In my last post I wrote about the model’s paradox of feeling like an object while trying to maintain a strong sense of self. While “disposable commodity” is the overarching definition of “model,” I neglected to add that when modeling is good, it’s really fucking good. Yesterday, I spent the majority of the day wallowing in existential ennui (a sort of what-the-fuck-should-I-do-with-my-life-why-haven’t-I-finished-writing-my-first-collection-of-poems-yet thing) and coming to terms with the fact that my days aren’t as imbued with meaning as they were when I was writing term papers on the modern metropolis or Leonard Cohen’s poetry. I may have remained in that state all day because I only had one casting, at 5:30, so I had a lot of time to scrutinize my recent pursuits. But then I went to the casting.
It was with Steven Sebring, fashion photographer and director of the Patti Smith documentary Dream of Life. He’s a-w-e-s-o-m-e. And we got to talking.

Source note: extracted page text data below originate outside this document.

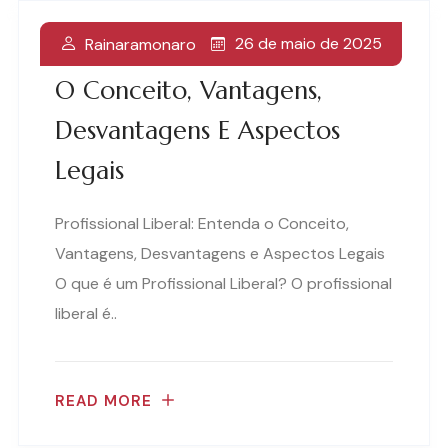
26 de maio de 2025
Rainaramonaro
Profissional Liberal: Entenda
O Conceito, Vantagens,
Desvantagens E Aspectos
Legais
Profissional Liberal: Entenda o Conceito,
Vantagens, Desvantagens e Aspectos Legais
O que é um Profissional Liberal? O profissional
liberal é..
READ MORE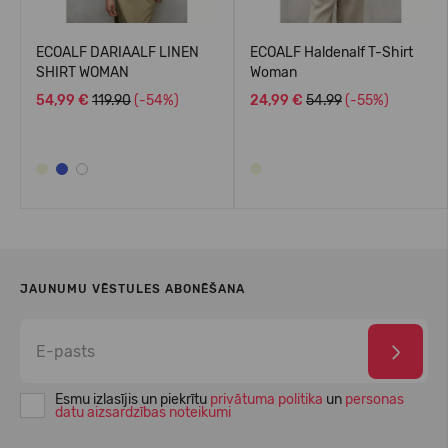
ECOALF DARIAALF LINEN
ECOALF Haldenalf T-Shirt
SHIRT WOMAN
Woman
54,99 €
119.90
(-54%)
24,99 €
54.99
(-55%)
JAUNUMU VĒSTULES ABONĒŠANA
Esmu izlasījis un piekrītu
privātuma politika
un
personas
datu aizsardzības noteikumi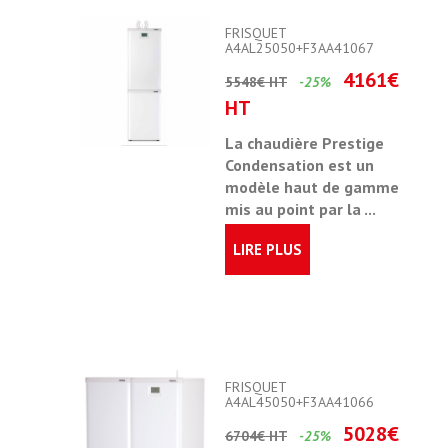
FRISQUET
A4AL25050+F3AA41067
4161€
5548€ HT
-25%
HT
La
chaudière Prestige
Condensation
est un
modèle haut de gamme
mis au point par la ...
LIRE PLUS
FRISQUET
A4AL45050+F3AA41066
5028€
6704€ HT
-25%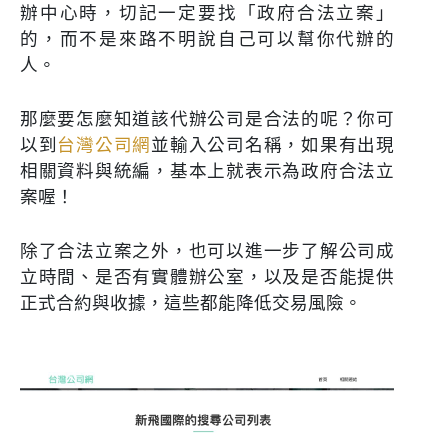
辦中心時，切記一定要找「政府合法立案」
的，而不是來路不明說自己可以幫你代辦的
人。
那麼要怎麼知道該代辦公司是合法的呢？你可
以到
台灣公司網
並輸入公司名稱，如果有出現
相關資料與統編，基本上就表示為政府合法立
案喔！
除了合法立案之外，也可以進一步了解公司成
立時間、是否有實體辦公室，以及是否能提供
正式合約與收據，這些都能降低交易風險。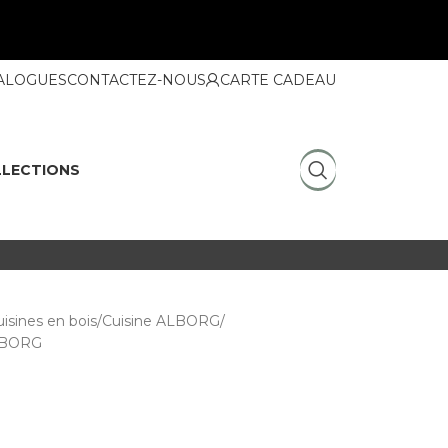
ALOGUES
CONTACTEZ-NOUS
CARTE CADEAU
LECTIONS
isines en bois
Cuisine ALBORG
ALBORG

And then, instead of taking boring digitals, we had a small, pseudo photo shoot, where I really got to let go and perform. And suddenly the weight of my day evaporated as I moved, kicked, jumped, and threw myself around. There’s something really cathartic in shedding your self, your anxieties and worries, and acting (which is what modeling is, only without dialogue and with breaks), and thus becoming another person.
It’s a rare thing to have at a casting because each girl typically only gets a few minutes, is treated as just a face, and is welcomed and disposed of almost immediately. Maybe I just got lucky, and showed up at the right moment (when we finished taking photos there were several more models waiting). But that one casting completely changed my mood, because when modeling affords the opportunity to be really creative, to discover innovative ways to display body and character in front of the camera, it can be as satisfying as discovering some universal truth about human nature in a great piece of literature.